The World Bank has issued a first-of-its kind multi-country earthquake catastrophe bond that provides a total of US$1.36 billion in earthquake protection to Chile, Colombia, Mexico and Peru.
The earthquake bond is the second largest in the history of the catastrophe bond market and is the largest ever sovereign risk insurance transaction.
It opened the door to Chile, Colombia, and Peru’s first-time access to capital markets to secure insurance for natural disasters.
“When there are people just one disaster away from poverty, managing risk is a development priority,” said Jorge Familiar, World Bank Vice President for Latin America and the Caribbean, he added that these Pacific Alliance catastrophe bonds “are an example of the innovative contributions that stem from the Bank’s partnership with Latin America and the Caribbean.”
The World Bank explained the issuance consists of five classes of its bonds: one each for Chile, Colombia and Peru, and two classes for Mexico.
All classes are designed to cover earthquake risk, but each class comes with different terms: Chile will receive US $500 million, Colombia US $400 million, Mexico US $260 million and Peru US $200 million in risk insurance.
The classes for Chile, Colombia and Peru will provide coverage for three years. The classes for Mexico will provide coverage for two years – all have parametric triggers based on data provided by the U.S. Geological Survey.
By structuring the transaction as a joint issuance, countries benefit from cost savings for legal and other fees.
Aon Securities and Swiss Re are joint structuring agents and Aon Securities, Swiss Re and Citi are joint bookrunners, while AIR Worldwide is the modelling agent and calculation agent in support of this transaction.
Martyn Parker, Chairman Global Partnerships, Swiss Re, said; “by working together to manage their financial exposure to earthquake, the leaders of Chile, Colombia, Peru and Mexico are making a powerful commitment to their people to promote long-term economic development. We are privileged to have been part of this landmark transaction.”
Paul Schultz, Chief Executive Officer of Aon Securities, commented; this record-breaking issuance highlights the strategic partnership between nations seeking efficient sources of capital to fund emergency costs and investors seeking to invest in diversifying risks and support sustainable development initiatives.
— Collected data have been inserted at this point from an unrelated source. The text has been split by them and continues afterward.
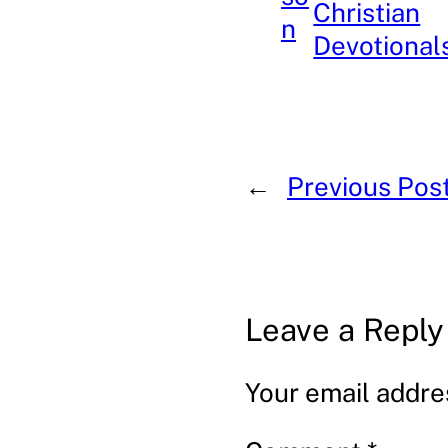
Christian
n
Devotional
←
Previous Pos
Leave a Reply
Your email addres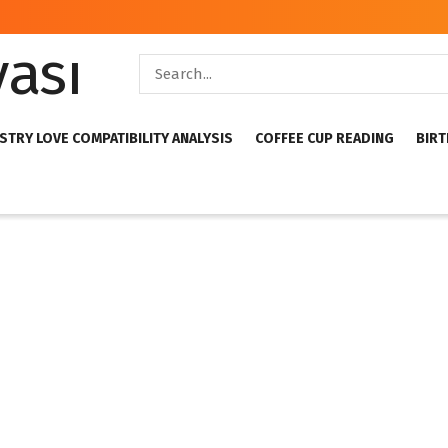
STRY LOVE COMPATIBILITY ANALYSIS
COFFEE CUP READING
BIRT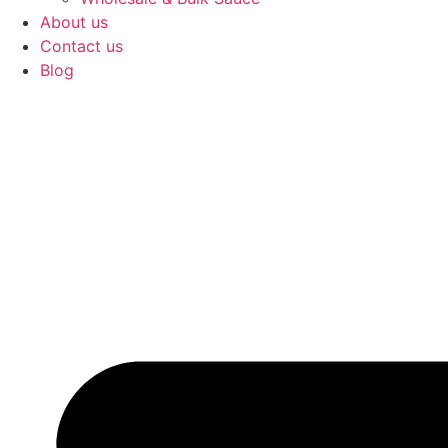
About us
Contact us
Blog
“We are optimistic that this transaction will pave the way for other governments to develop more resilient risk management programs for their uninsured exposures.”
The transaction offered investors attractive new diversification options, bringing uncorrelated risks from four different geographies.
There were more than 45 investors from around the world, and the transaction attracted almost US $2.5 billion of investor orders, so becoming far oversubscribed thanks to high investor demand.
John Modin, Head of Insurance Solutions, Citi, said; “Citi is proud to participate in this landmark issuance. This transaction represents the largest sovereign catastrophe bond and the largest earthquake bond ever. But more important, it provides timely and vital support and economic protection for these countries in the event of a catastrophic earthquake.”
Rob Newbold, Executive Vice President, AIR Worldwide, added; “we’re honoured to be the modelling and calculation agent for the first ever catastrophe bond to cover earthquake risk in South America, as well as coverage for Mexico.”
The earthquake bond is the World Bank’s largest catastrophe bond transaction to date, bringing its total amount of risk transactions facilitated to nearly $4 billion.